Sementara itu, BOJ juga menghadapi tekanan untuk menaikkan suku bunga seiring inflasi inti Jepang yang mendekati target dan pelemahan yen lebih dari 13 persen terhadap dolar AS.
“Dolar AS tetap menjadi pemenang utama sebagai safe haven, didukung imbal hasil tinggi dan ketidakpastian global. Sebaliknya, euro dan poundsterling tertekan akibat risiko resesi energi,” jelas Yong Ang.
Di pasar komoditas, harga emas bergerak dalam fase konsolidasi setelah sempat menyentuh US$5.430 per ons troi.

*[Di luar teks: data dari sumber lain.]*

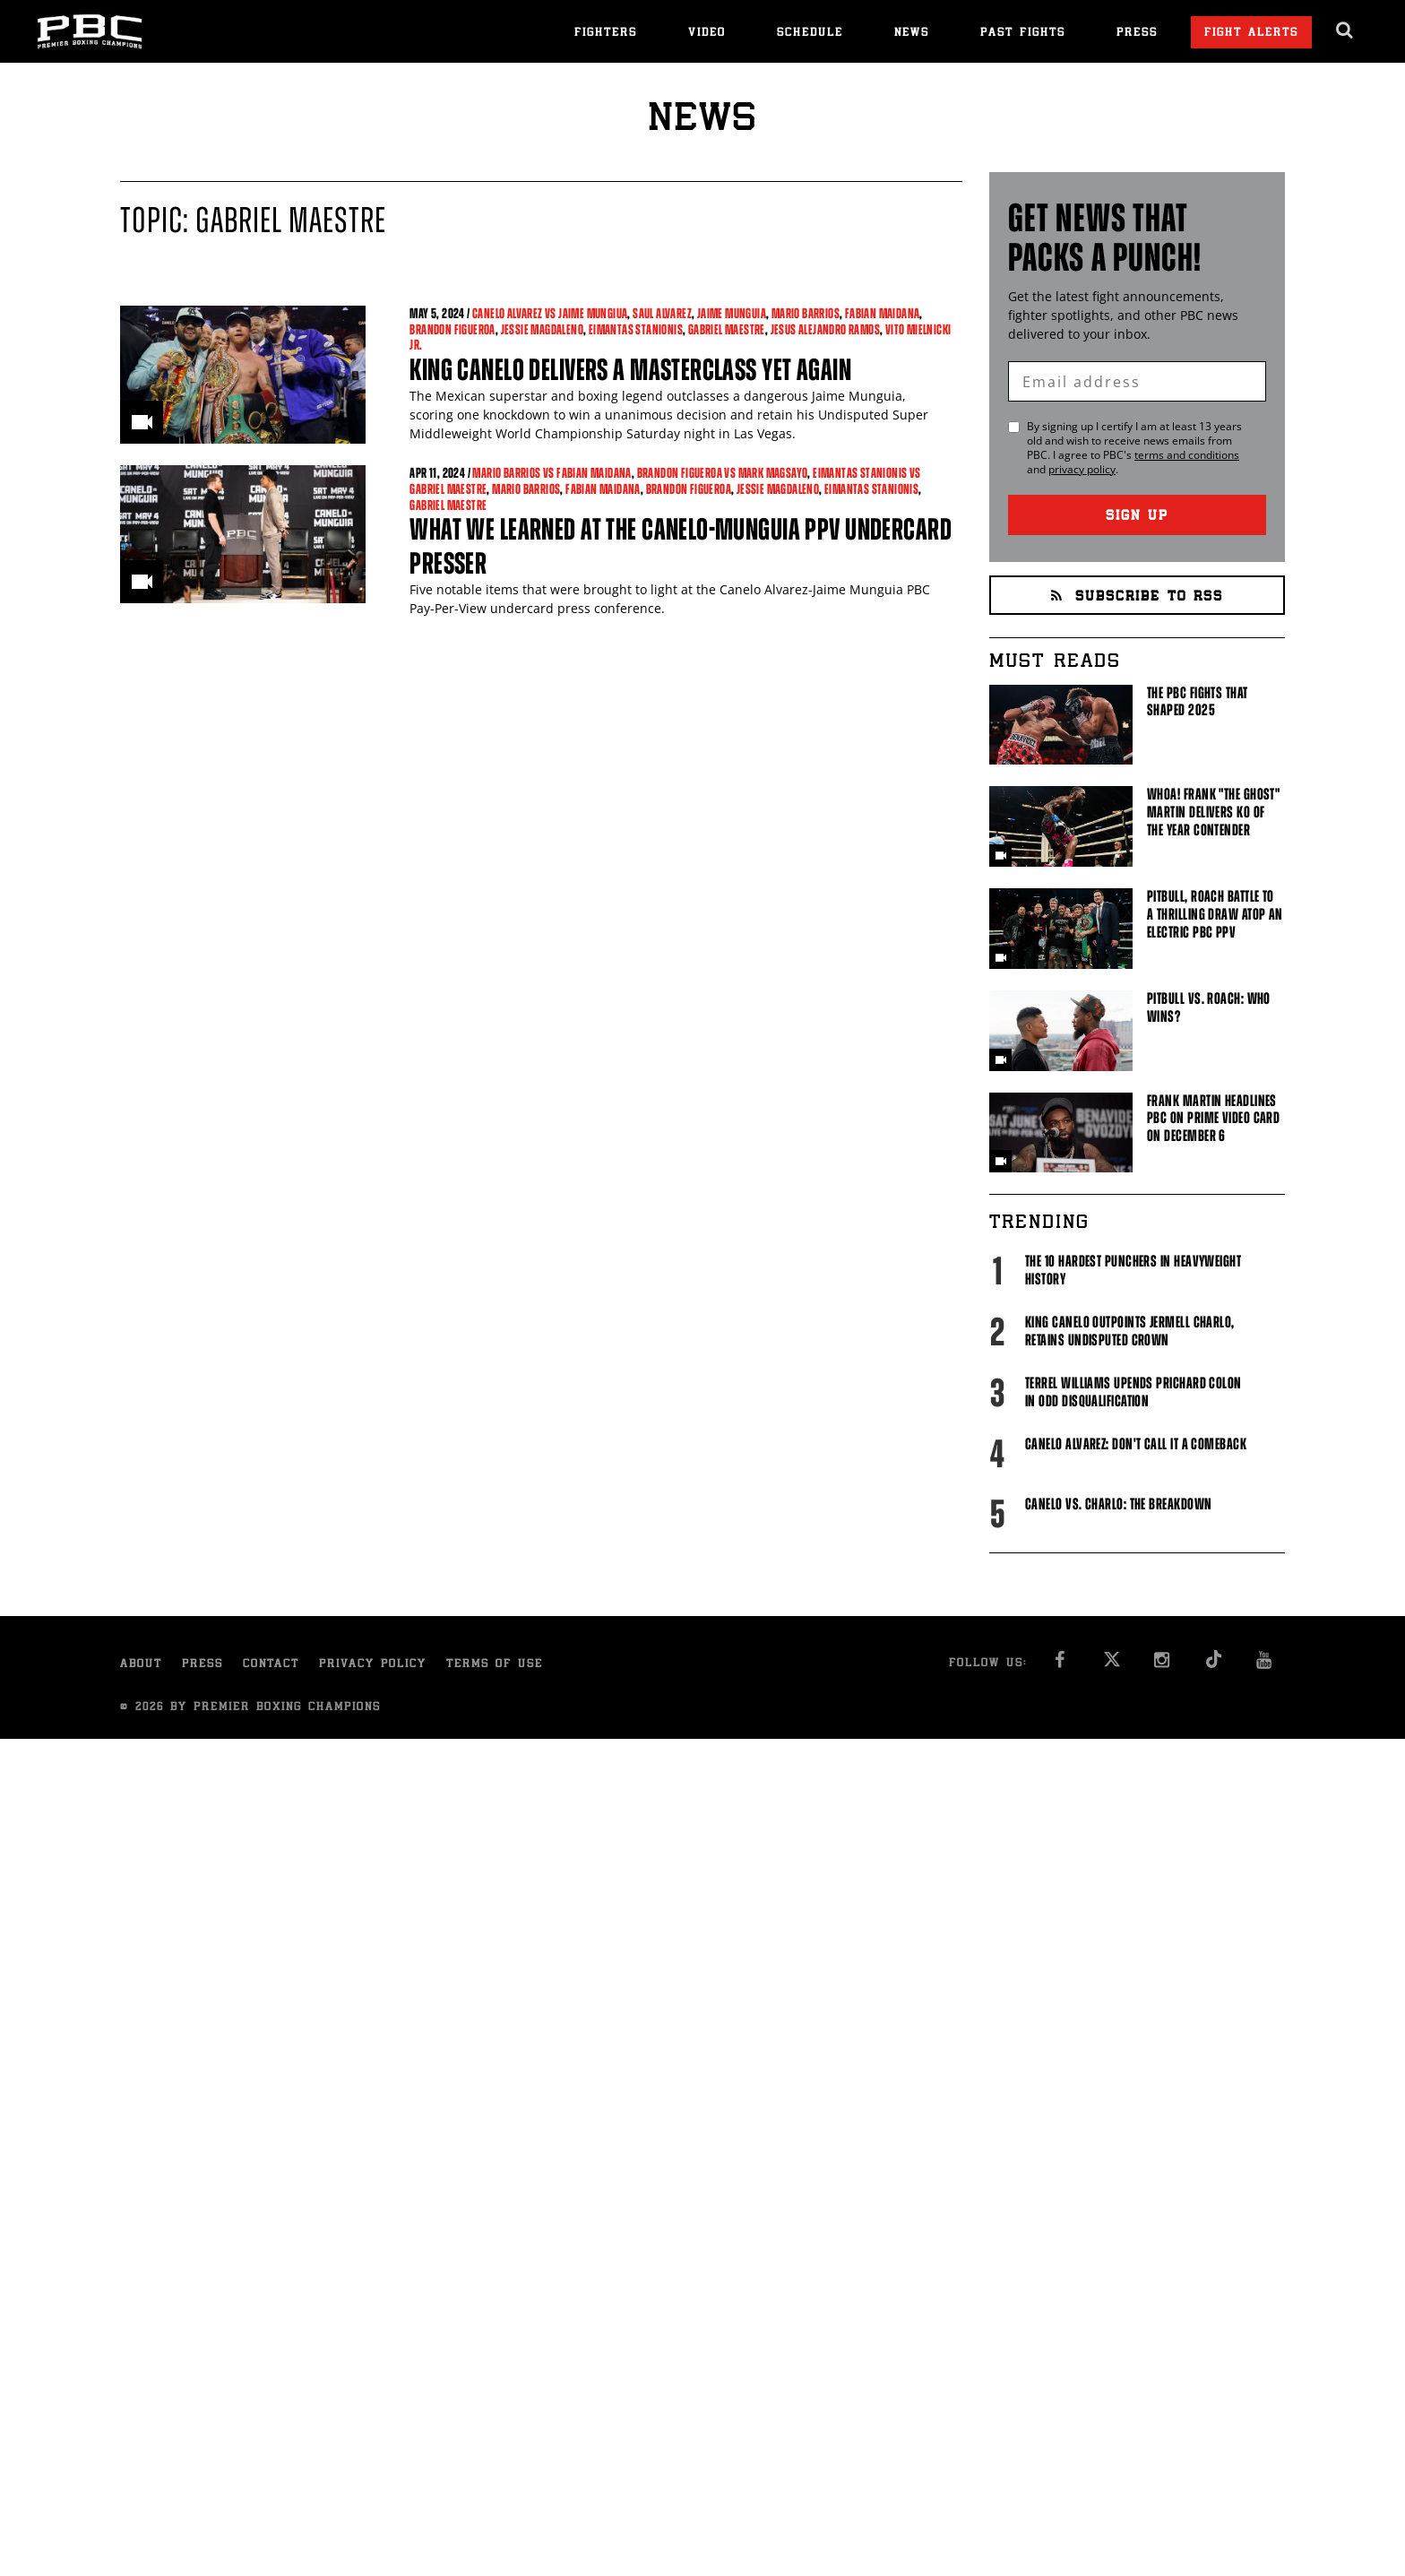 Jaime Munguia (731, 313)
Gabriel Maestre (726, 329)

Saat ini harga emas disebut stabil pada kisaran US$4.600 hingga US$4.800 per ons troi dengan kenaikan sekitar 9 persen secara year to date.
Elev8 menilai emas saat ini berada dalam fase tarik-menarik antara sentimen geopolitik yang mendukung kenaikan harga dan tekanan suku bunga tinggi serta penguatan dolar AS.
Secara teknikal, kisaran US$4.500 hingga US$5.000 dinilai menjadi area perdagangan utama emas dalam jangka pendek.
Elev8 juga menekankan volatilitas pasar diperkirakan masih akan tinggi selama konflik energi global belum mereda.
Karena itu, pelaku pasar dan trader disarankan menerapkan manajemen risiko yang disiplin, terutama menjelang rilis data energi, keputusan bank sentral, dan perkembangan negosiasi geopolitik di Timur Tengah.
“Dalam kondisi ini, volatilitas bukan hanya risiko, tetapi juga peluang, jika dikelola dengan disiplin,” tutup Yong Ang.